DIRECTIONS FOR THIS TASK: Comb the records below for the string "orné" and copy each line where it turns up.

(Saved data entries)
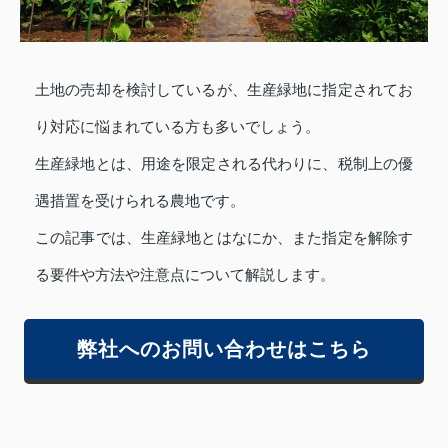
土地の売却を検討しているが、生産緑地に指定されてお
り対応に悩まれている方も多いでしょう。
生産緑地とは、用途を限定される代わりに、税制上の優
遇措置を受けられる農地です。
この記事では、生産緑地とはなにか、また指定を解除す
る要件や方法や注意点について解説します。
弊社へのお問い合わせはこちら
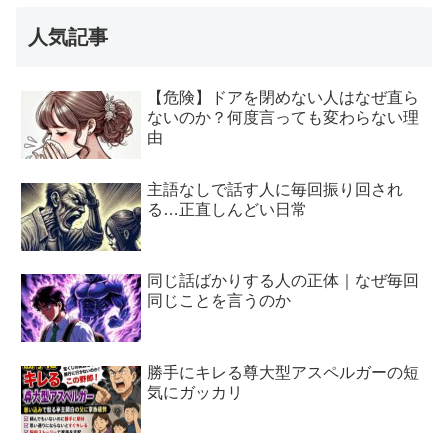
人気記事
【危険】ドアを閉めない人はなぜ直ら
ないのか？何度言っても変わらない理
由
主語なしで話す人に毎回振り回され
る…正直しんどい日常
同じ話ばかりする人の正体｜なぜ毎回
同じことを言うのか
勝手にキレる尊大型アスペルガーの短
気にガッカリ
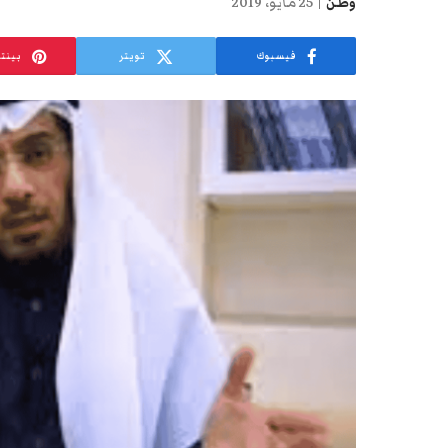
وطن
25 مايو، 2019
فيسبوك
تويتر
بينت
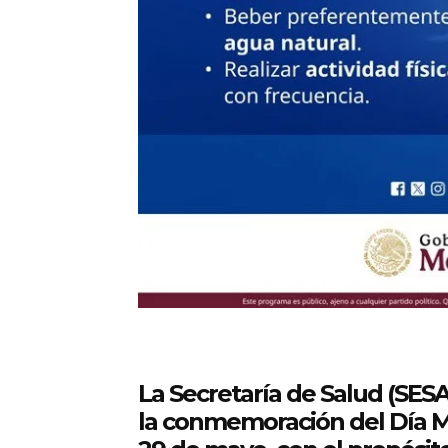
La Secretaría de Salud (SES
la conmemoración del Día Mu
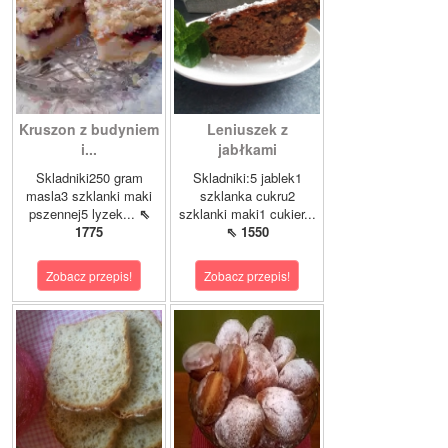
Kruszon z budyniem
Leniuszek z
i...
jabłkami
Skladniki250 gram
Skladniki:5 jablek1
masla3 szklanki maki
szklanka cukru2
pszennej5 lyzek...
⇖
szklanki maki1 cukier...
1775
⇖ 1550
Zobacz przepis!
Zobacz przepis!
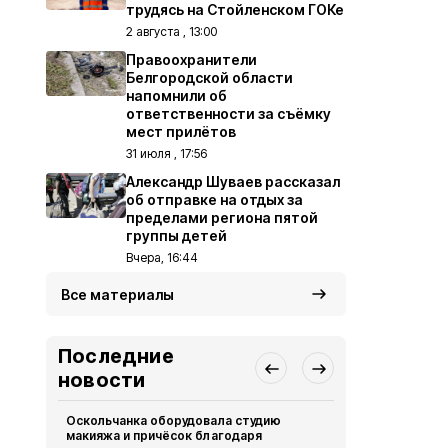
трудясь на Стойленском ГОКе
2 августа , 13:00
Правоохранители
Белгородской области
напомнили об
ответственности за съёмку
мест прилётов
31 июля , 17:56
Александр Шуваев рассказал
об отправке на отдых за
пределами региона пятой
группы детей
Вчера, 16:44
Все материалы
Последние
новости
Оскольчанка оборудовала студию
Свыше 1,5 т
макияжа и причёсок благодаря
белгородск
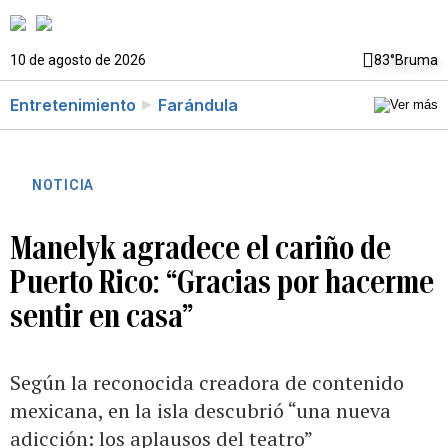
10 de agosto de 2026
83°
Bruma
Entretenimiento
Farándula
NOTICIA
Manelyk agradece el cariño de
Puerto Rico: “Gracias por hacerme
sentir en casa”
Según la reconocida creadora de contenido
mexicana, en la isla descubrió “una nueva
adicción: los aplausos del teatro”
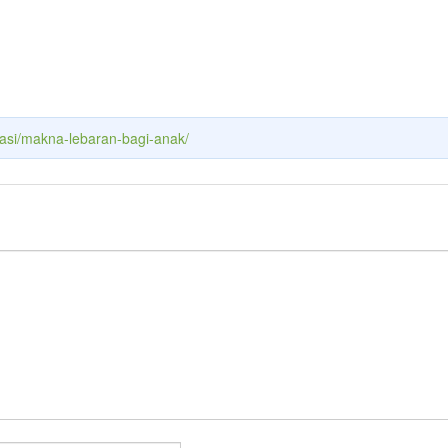
asi/makna-lebaran-bagi-anak/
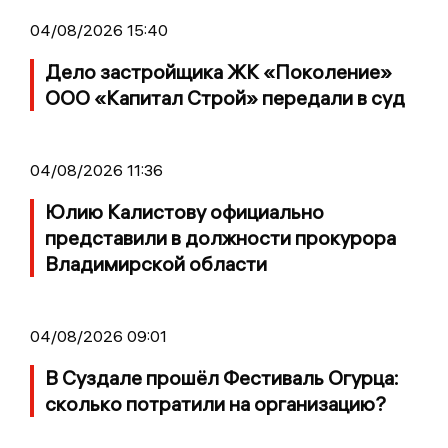
04/08/2026 15:40
Дело застройщика ЖК «Поколение»
ООО «Капитал Строй» передали в суд
04/08/2026 11:36
Юлию Калистову официально
представили в должности прокурора
Владимирской области
04/08/2026 09:01
В Суздале прошёл Фестиваль Огурца:
сколько потратили на организацию?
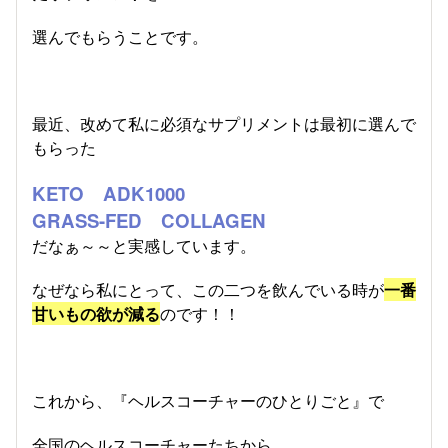
選んでもらうことです。
最近、改めて私に必須なサプリメントは最初に選んで
もらった
KETO ADK1000
GRASS-FED COLLAGEN
だなぁ～～と実感しています。
なぜなら私にとって、この二つを飲んでいる時が
一番
甘いもの欲が減る
のです！！
これから、『ヘルスコーチャーのひとりごと』で
全国のヘルスコーチャーたちから、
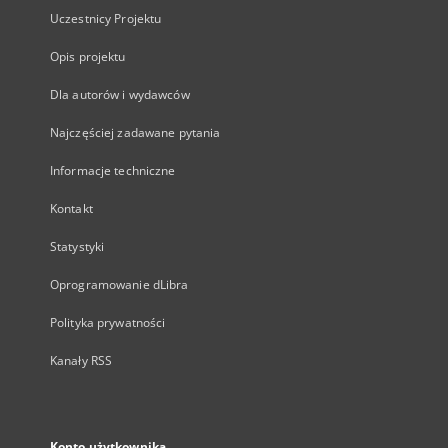
Uczestnicy Projektu
Opis projektu
Dla autorów i wydawców
Najczęściej zadawane pytania
Informacje techniczne
Kontakt
Statystyki
Oprogramowanie dLibra
Polityka prywatności
Kanały RSS
Konto użytkownika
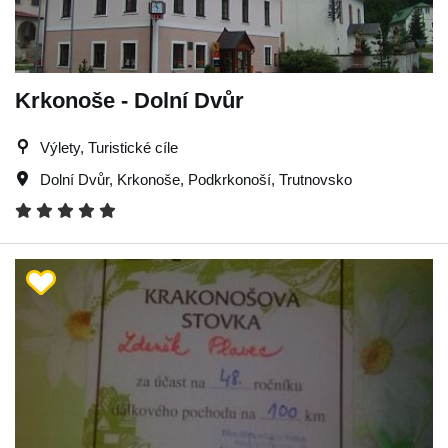
Krkonoše - Dolní Dvůr
Výlety, Turistické cíle
Dolní Dvůr
,
Krkonoše
,
Podkrkonoší
,
Trutnovsko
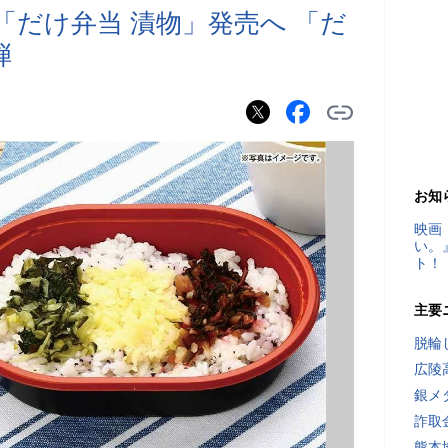
「だけ弁当 漬物」発売へ 「だ
弾
お知
映画
い。
ト！
主要
脱輪
広陵
銀メ
詐取
熊本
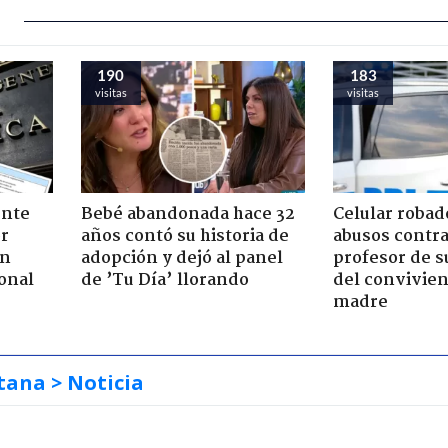
190
183
visitas
visitas
ente
Bebé abandonada hace 32
Celular robad
or
años contó su historia de
abusos contra
ón
adopción y dejó al panel
profesor de s
onal
de ’Tu Día’ llorando
del convivien
madre
tana
> Noticia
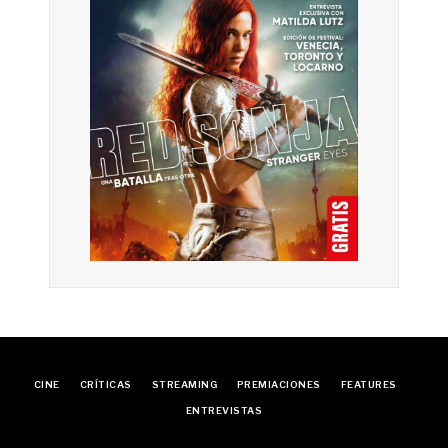
CINE
CRÍTICAS
STREAMING
PREMIACIONES
FEATURES
ENTREVISTAS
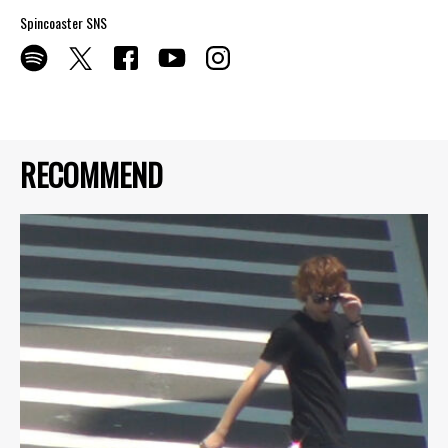
Spincoaster SNS
RECOMMEND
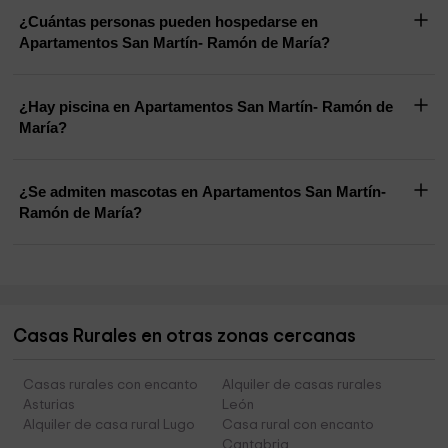
¿Cuántas personas pueden hospedarse en
Apartamentos San Martín- Ramón de María?
¿Hay piscina en Apartamentos San Martín- Ramón de
María?
¿Se admiten mascotas en Apartamentos San Martín-
Ramón de María?
Casas Rurales en otras zonas cercanas
Casas rurales con encanto
Alquiler de casas rurales
Asturias
León
Alquiler de casa rural Lugo
Casa rural con encanto
Cantabria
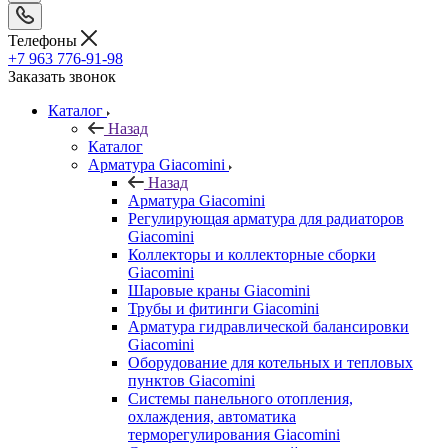
Телефоны
+7 963 776-91-98
Заказать звонок
Каталог
Назад
Каталог
Арматура Giacomini
Назад
Арматура Giacomini
Регулирующая арматура для радиаторов
Giacomini
Коллекторы и коллекторные сборки
Giacomini
Шаровые краны Giacomini
Трубы и фитинги Giacomini
Арматура гидравлической балансировки
Giacomini
Оборудование для котельных и тепловых
пунктов Giacomini
Системы панельного отопления,
охлаждения, автоматика
терморегулирования Giacomini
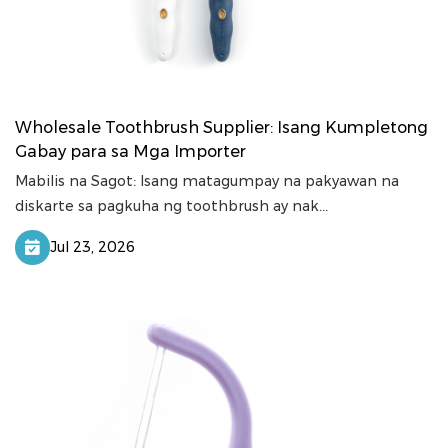
Wholesale Toothbrush Supplier: Isang Kumpletong
Gabay para sa Mga Importer
Mabilis na Sagot: Isang matagumpay na pakyawan na
diskarte sa pagkuha ng toothbrush ay nak...
Jul 23, 2026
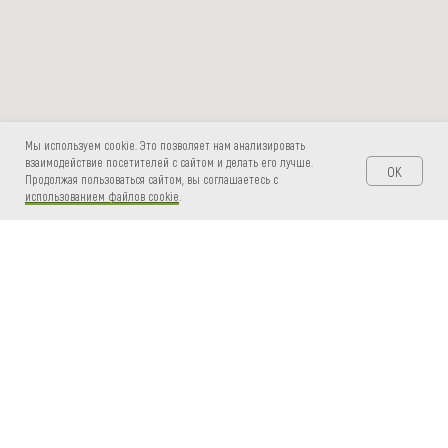
Мы используем cookie. Это позволяет нам анализировать
взаимодействие посетителей с сайтом и делать его лучше.
OK
Продолжая пользоваться сайтом, вы соглашаетесь с
использованием файлов cookie
.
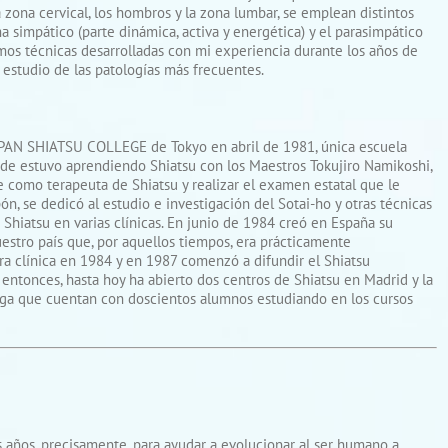
 zona cervical, los hombros y la zona lumbar, se emplean distintos
ma simpático (parte dinámica, activa y energética) y el parasimpático
zamos técnicas desarrolladas con mi experiencia durante los años de
 estudio de las patologías más frecuentes.
JAPAN SHIATSU COLLEGE de Tokyo en abril de 1981, única escuela
onde estuvo aprendiendo Shiatsu con los Maestros Tokujiro Namikoshi,
 como terapeuta de Shiatsu y realizar el examen estatal que le
pón, se dedicó al estudio e investigación del Sotai-ho y otras técnicas
Shiatsu en varias clínicas. En junio de 1984 creó en España su
uestro país que, por aquellos tiempos, era prácticamente
a clínica en 1984 y en 1987 comenzó a difundir el Shiatsu
ntonces, hasta hoy ha abierto dos centros de Shiatsu en Madrid y la
aga que cuentan con doscientos alumnos estudiando en los cursos
s años, precisamente, para ayudar a evolucionar al ser humano a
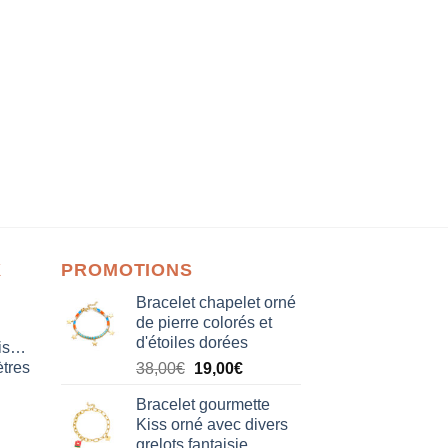
X
PROMOTIONS
Bracelet chapelet orné
de pierre colorés et
d'étoiles dorées
isation
tres
Le
Le
38,00
€
19,00
€
prix
prix
Bracelet gourmette
initial
actuel
Kiss orné avec divers
était :
est :
grelots fantaisie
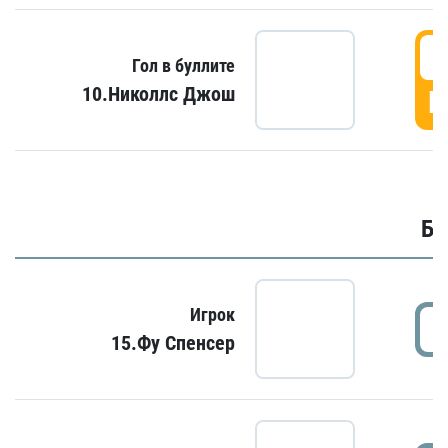
6
Гол в буллите
10.Николлс Джош
Г
Бу
Игрок
15.Фу Спенсер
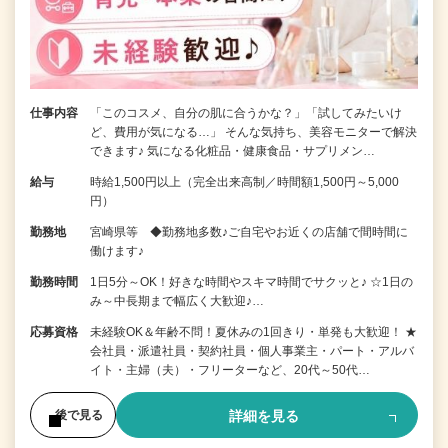
仕事内容
「このコスメ、自分の肌に合うかな？」「試してみたいけ
ど、費用が気になる…」 そんな気持ち、美容モニターで解決
できます♪ 気になる化粧品・健康食品・サプリメン…
給与
時給1,500円以上（完全出来高制／時間額1,500円～5,000
円）
勤務地
宮崎県等 ◆勤務地多数♪ご自宅やお近くの店舗で間時間に
働けます♪
勤務時間
1日5分～OK！好きな時間やスキマ時間でサクッと♪ ☆1日の
み～中長期まで幅広く大歓迎♪…
応募資格
未経験OK＆年齢不問！夏休みの1回きり・単発も大歓迎！ ★
会社員・派遣社員・契約社員・個人事業主・パート・アルバ
イト・主婦（夫）・フリーターなど、20代～50代…
詳細を見る
後で見る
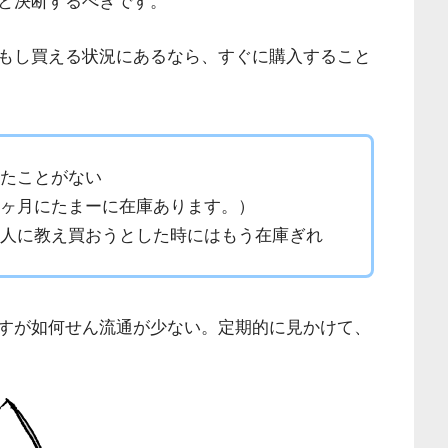
と決断するべきです。
もし買える状況にあるなら、すぐに購入すること
きたことがない
数ヶ月にたまーに在庫あります。）
友人に教え買おうとした時にはもう在庫ぎれ
すが如何せん流通が少ない。定期的に見かけて、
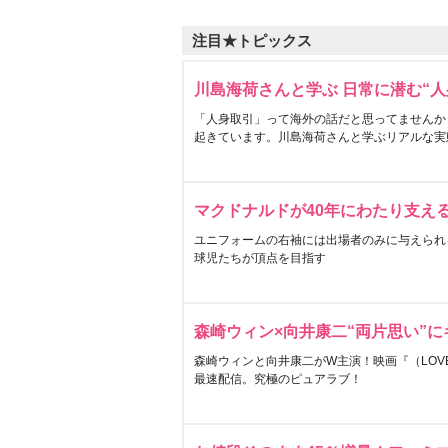
注目★トピックス
川島海荷さんと学ぶ 日常に潜む“人
「人身取引」って海外の話だと思ってませんか
起きています。川島海荷さんと学ぶリアルな実
マクドナルドが40年にわたり支え
ユニフォームの右袖には出場者のみに与えられ
球児たちが頂点を目指す
森崎ウィン×向井康二“両片思い”
森崎ウィンと向井康二がW主演！映画『（LOVE S
最速配信。究極のピュアラブ！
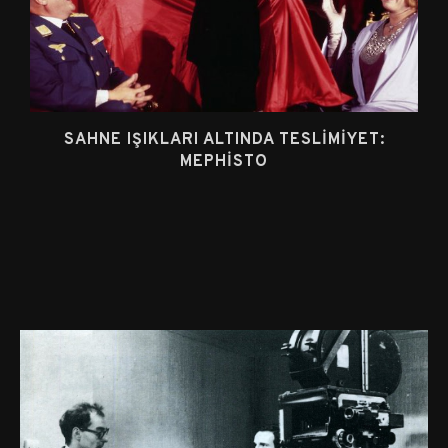
SAHNE IŞIKLARI ALTINDA TESLIMIYET:
MEPHISTO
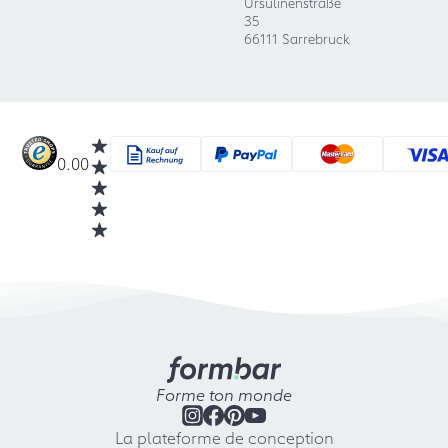
Ursulinenstraße
35
66111 Sarrebruck
0.00
Forme ton monde
La plateforme de conception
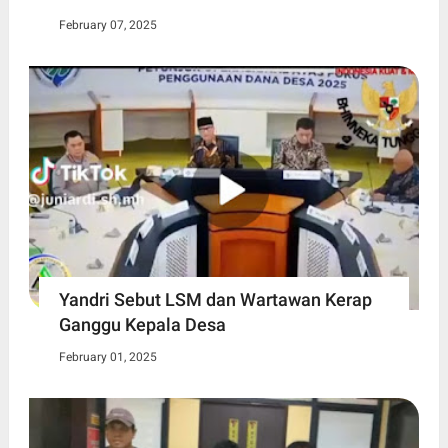
February 07, 2025
Yandri Sebut LSM dan Wartawan Kerap
Ganggu Kepala Desa
February 01, 2025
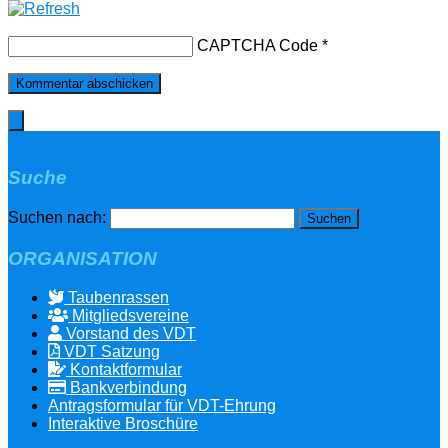
CAPTCHA Code
*
Suche
Suchen nach:
ORGANISATION
Taubenrassen
Mitgliedsvereine
Vorstand des VDT
VDT Satzung
Kontaktformular
Bankverbindung
Antragsformular für VDT-Ehrung
Interaktive Broschüre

ANSWER FOR THE TASK:
Bracelet chapelet orné
Kiss orné avec divers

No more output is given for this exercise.